На огромной белой блестящей подушке возвышалось металлическое распятие, накрытое фиолетовой тканью, которая, ниспадая с крыльев креста, образовывала ромбовидную фигуру. Из-под ромба выглядывало изукрашенное основание креста. Верующие приближались к нему, преклоняли колени и целовали. Рядом стоял огромный поднос, на котором лежали две-три серебряные монетки и множество медных. В полутьме церкви то тихое и освещенное место, к которому вели ступени, уставленные подсвечниками и горящими свечами, навевало на Пако тайну.
Где-то за распятием невидимые для глаз двое мужчин играли на тростниковых флейтах грустную-грустную мелодию. Коротенькую мелодию, которая повторялась и повторялась целый день. Все это производило на Пако очень сильное и противоречивое впечатление.
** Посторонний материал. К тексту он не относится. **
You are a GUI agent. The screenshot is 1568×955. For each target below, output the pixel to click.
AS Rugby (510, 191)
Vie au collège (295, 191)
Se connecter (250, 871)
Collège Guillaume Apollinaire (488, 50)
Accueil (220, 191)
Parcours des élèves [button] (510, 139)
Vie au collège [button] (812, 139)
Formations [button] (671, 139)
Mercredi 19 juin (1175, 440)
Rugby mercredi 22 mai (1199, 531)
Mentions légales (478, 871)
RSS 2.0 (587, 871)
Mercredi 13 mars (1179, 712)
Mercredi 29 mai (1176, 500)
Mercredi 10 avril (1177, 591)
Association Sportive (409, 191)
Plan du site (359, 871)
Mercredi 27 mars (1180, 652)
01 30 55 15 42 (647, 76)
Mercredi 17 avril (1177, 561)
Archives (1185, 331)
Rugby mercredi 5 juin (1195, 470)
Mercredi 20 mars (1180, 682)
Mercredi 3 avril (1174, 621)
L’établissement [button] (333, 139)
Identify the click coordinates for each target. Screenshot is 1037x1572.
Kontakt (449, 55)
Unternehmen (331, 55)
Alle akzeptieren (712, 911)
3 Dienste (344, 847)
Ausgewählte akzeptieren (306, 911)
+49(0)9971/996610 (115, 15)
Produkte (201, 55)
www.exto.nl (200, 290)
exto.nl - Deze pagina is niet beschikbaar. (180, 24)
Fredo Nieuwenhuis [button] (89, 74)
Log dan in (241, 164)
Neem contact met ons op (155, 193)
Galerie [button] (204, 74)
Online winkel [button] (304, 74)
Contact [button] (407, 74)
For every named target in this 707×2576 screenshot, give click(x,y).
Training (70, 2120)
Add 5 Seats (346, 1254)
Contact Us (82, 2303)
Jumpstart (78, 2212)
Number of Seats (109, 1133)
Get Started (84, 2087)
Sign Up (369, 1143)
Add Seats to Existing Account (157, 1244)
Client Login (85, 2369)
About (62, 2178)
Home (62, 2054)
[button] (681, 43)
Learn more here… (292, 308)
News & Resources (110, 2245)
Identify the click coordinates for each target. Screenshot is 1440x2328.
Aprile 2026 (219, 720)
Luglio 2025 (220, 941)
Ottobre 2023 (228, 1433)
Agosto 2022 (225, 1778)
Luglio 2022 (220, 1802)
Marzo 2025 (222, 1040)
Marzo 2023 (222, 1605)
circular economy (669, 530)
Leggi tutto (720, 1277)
На Великий четверг и Страстную пятницу колокола не звонили. Вместо них трещали трещотки. Под сводами колокольни были установлены два громадных деревянных цилиндра и ряды деревянных молоточков. Цилиндры вращались, и молоточки били по деревянной поверхности полых цилиндров. Этот механизм был укреплен над колоколами на оси, вделанной в стены колокольни и смазанной рыбьим жиром. Звук гигантских трещоток походил на стук костей. У служек были еще и ручные трещотки, и они трещали ими, выходя к мессе. Пако, пораженный, глядел во все глаза и слушал.
Особенно интересовали Пако статуи, возвышавшиеся по обе стороны накрытого фиолетовой тканью распятия. А само оно напоминало ему огромную фотографическую камеру с вытянутым объективом-гармошкой. Больше всего смущало Пако то, что он уже видел эти статуи, но видел их покрытыми пылью и неубранными на чердаке церкви, где был свален всякий ненужный хлам. Там были и ноги, отвалившиеся от распятий, и статуи мучеников, голые и страдающие. Головы от льющих слезы и страждущих ессе homos [31] Ессе homo ( лат. ) — се человек.
; висевшие по стенам платки вероник; фанерные треножники, увенчанные женским бюстом; стоило набросить на них покрывало и придать ему коническую форму, и они превращались в Богоматерь, покровительницу обездоленных.
Другой служка, когда они вдвоем оставались на чердаке, вел себя с этими фигурами крайне по-свойски. Он вскакивал верхом на кого-нибудь из апостолов и костяшками пальцев стучал по его черепу, чтобы узнать — так он говорил, — не завелись ли в нем мыши; другому совал в рот свернутую трубочкой бумажку наподобие сигареты или вырывал у святого Себастьяна из груди стрелы и зверски втыкал их обратно. В углу стоял погребальный стол, на который клали покойника во время отпевания. Черное покрывало, наброшенное сверху, было закапано свечным воском, и со всех четырех сторон на нем были изображены череп и скрещенные кости. Именно под него залезал иногда второй служка и, сидя там, распевал непотребные песенки.